President Donald Trump speaks before awarding the Medal of Honor to Army Staff Sgt. Travis Atkins with Atkins' son Trevor Oliver, 22, accepting the posthumous recognition for conspicuous gallantry in Iraq in June 2007, during a ceremony in the East Room of the White House, Wednesday March 27, 2019, in Washington. (AP Photo/Manuel Balce Ceneta)

I had to laugh, not only because this is a problem entirely of President Donald Trump's own making, but because it tells us political karma is alive and well. CNN reports:

"Though President Donald Trump has claimed "complete and total exoneration" based on Attorney General William Barr's summary of special counsel Robert Mueller's report on Russian interference in the 2016 election, the American public disagrees, according to a new CNN Poll conducted by SSRS.

"A majority (56%) says the President and his campaign have not been exonerated of collusion, but that what they've heard or read about the report shows collusion could not be proven. Fewer, 43%, say Trump and his team have been exonerated of collusion."

Well, Attorney General William Barr could release the whole report so people can read for themselves what Mueller wrote. Trump’s victory lap while Barr has intruded onto the special counsel’s and Congress’s turf — to exonerate the president — doesn’t sit well with a lot of voters, it seems.

This is also what comes of making up a non-crime and then absolving oneself of it. Voters feel free to make up their own definition of “collusion” (e.g., meeting with Russians who are interfering with our election process) and free to believe there is evidence of their kind of collusion.

Moreover, this is how the obliteration of objective reality, a tool of Trump and authoritarian bullies the world over, comes back to haunt him. Partisans now reject any new information that doesn't comport with their preferences. Since most Americans don't like Trump, most prefer to believe he is guilty of something or another.

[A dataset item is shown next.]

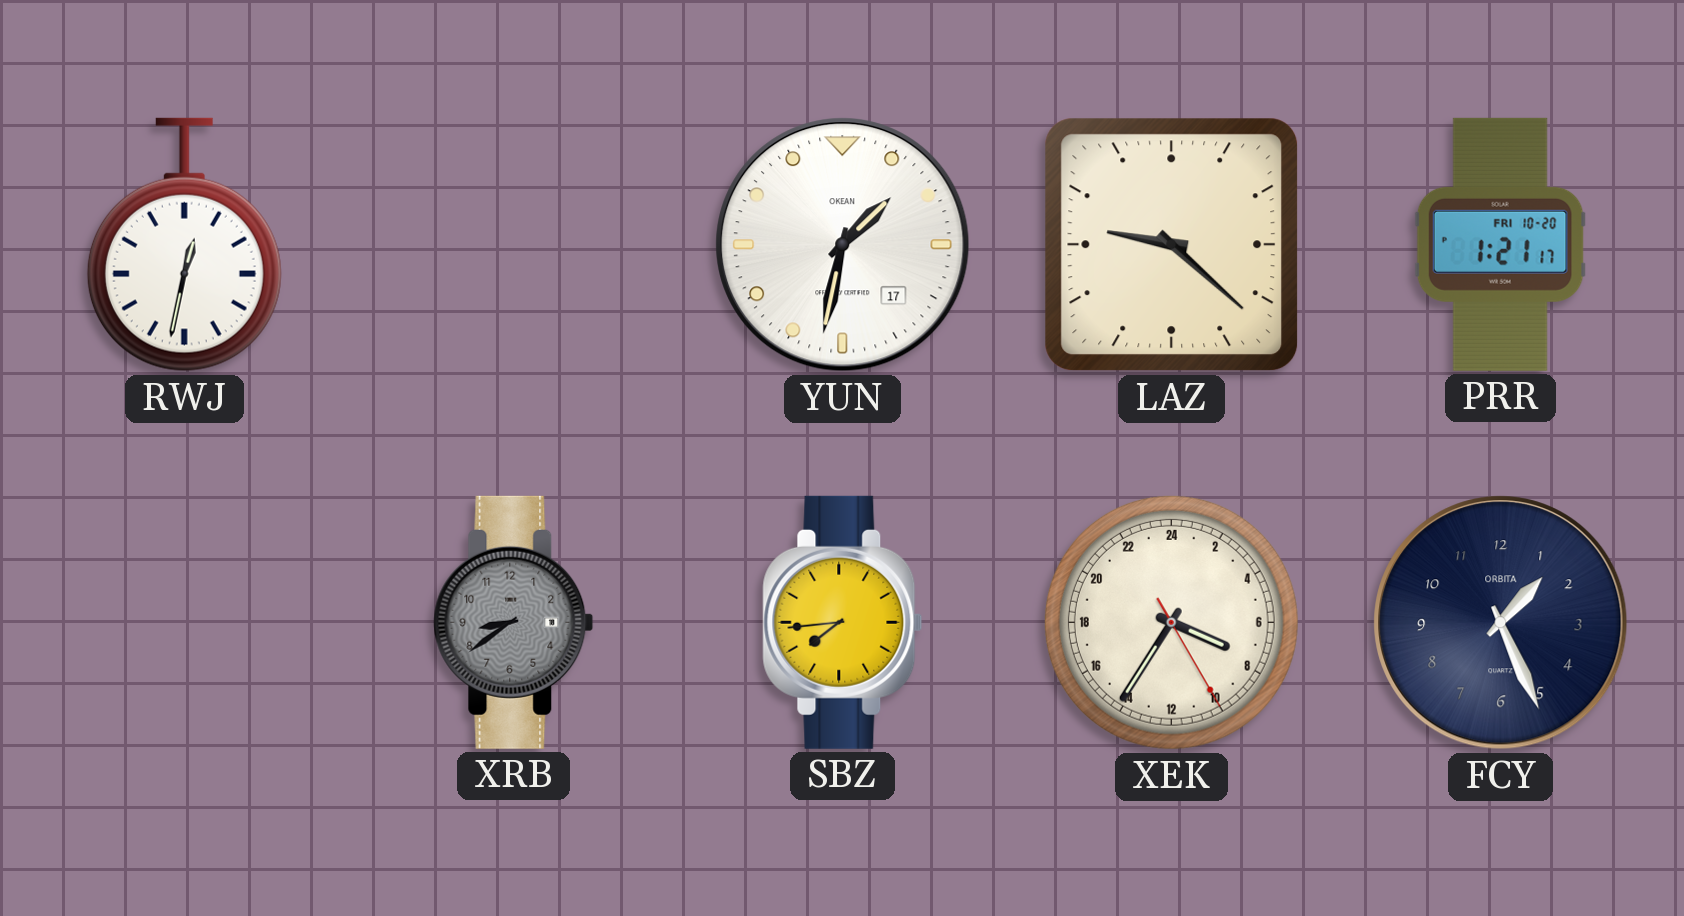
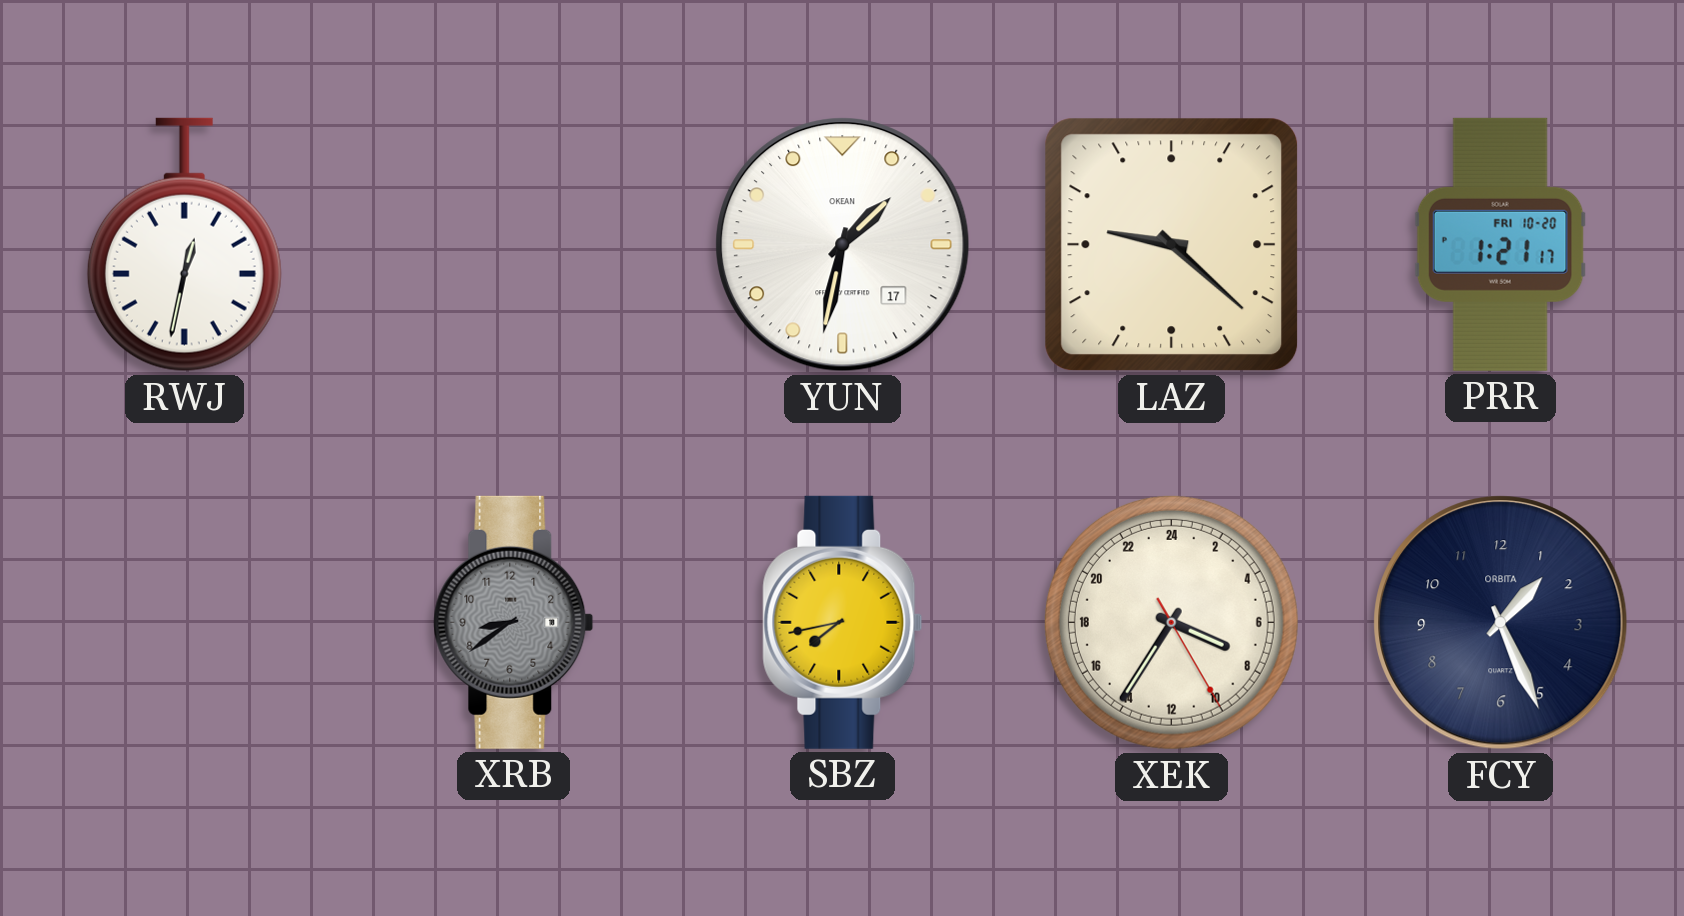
SBZ: 7:44 -> 7:43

More from CNN's report: "At this point, without the full report having been released, just 13% say that Mueller's findings will sway their decision about whom to support in 2020 either way, with 7% saying it makes them more apt to back the President, and 6% less likely to do so." It won't even affect how they vote in 2020: "A combined 86% say that they had already figured out whether they would vote for or against Trump, or that the investigation won't matter to them even though they are undecided now."

It is also quite possible that voters blur the distinction between collusion and obstruction, the latter of which we learned from the snippet of Mueller’s report quoted by Barr — that Trump was explicitly not exonerated. (If only a fragment of bad news can reaffirm Trump’s conduct was just as voters expected, imagine the wealth of corroboration they would find in the full report.)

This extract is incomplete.